> **Problem to work on**: Keep the pictures out while you transcribe the listing below exactly.

----------

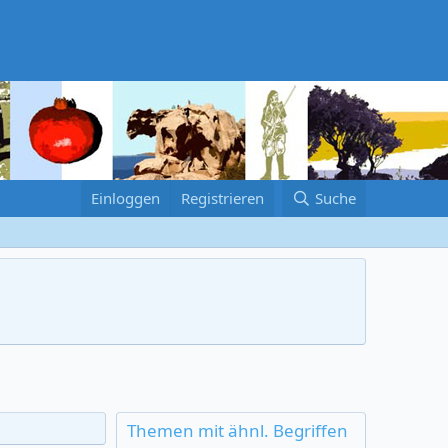
Einloggen
Registrieren
Suche
Themen mit ähnl. Begriffen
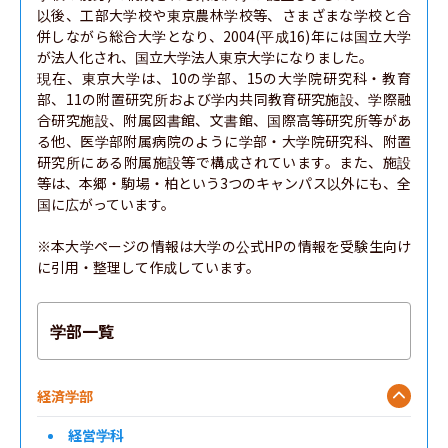
以後、工部大学校や東京農林学校等、さまざまな学校と合
併しながら総合大学となり、2004(平成16)年には国立大学
が法人化され、国立大学法人東京大学になりました。

現在、東京大学は、10の学部、15の大学院研究科・教育
部、11の附置研究所および学内共同教育研究施設、学際融
合研究施設、附属図書館、文書館、国際高等研究所等があ
る他、医学部附属病院のように学部・大学院研究科、附置
研究所にある附属施設等で構成されています。また、施設
等は、本郷・駒場・柏という3つのキャンパス以外にも、全
国に広がっています。

※本大学ページの情報は大学の公式HPの情報を受験生向け
に引用・整理して作成しています。
学部一覧
経済学部
経営学科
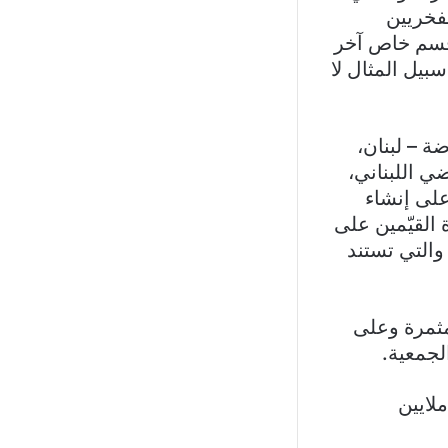
فخريين
 قسم خاص آخر
بيل المثال لا
ة – لبنان،
ي اللبناني،
على إنشاء
القيّمين على
 والتي تستند
ثمرة وعلى
لجمعية.
لايين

----------

> **Output of the exercise**:
Einloggen
Registrieren
Suche
Themen mit ähnl. Begriffen
以後、工部大学校や東京農林学校等、さまざまな学校と合
併しながら総合大学となり、2004(平成16)年には国立大学
が法人化され、国立大学法人東京大学になりました。

現在、東京大学は、10の学部、15の大学院研究科・教育
部、11の附置研究所および学内共同教育研究施設、学際融
合研究施設、附属図書館、文書館、国際高等研究所等があ
る他、医学部附属病院のように学部・大学院研究科、附置
研究所にある附属施設等で構成されています。また、施設
等は、本郷・駒場・柏という3つのキャンパス以外にも、全
国に広がっています。

※本大学ページの情報は大学の公式HPの情報を受験生向け
に引用・整理して作成しています。
学部一覧
経済学部
経営学科
فخريين
 قسم خاص آخر
بيل المثال لا
ة – لبنان،
ي اللبناني،
على إنشاء
القيّمين على
 والتي تستند
ثمرة وعلى
لجمعية.
لايين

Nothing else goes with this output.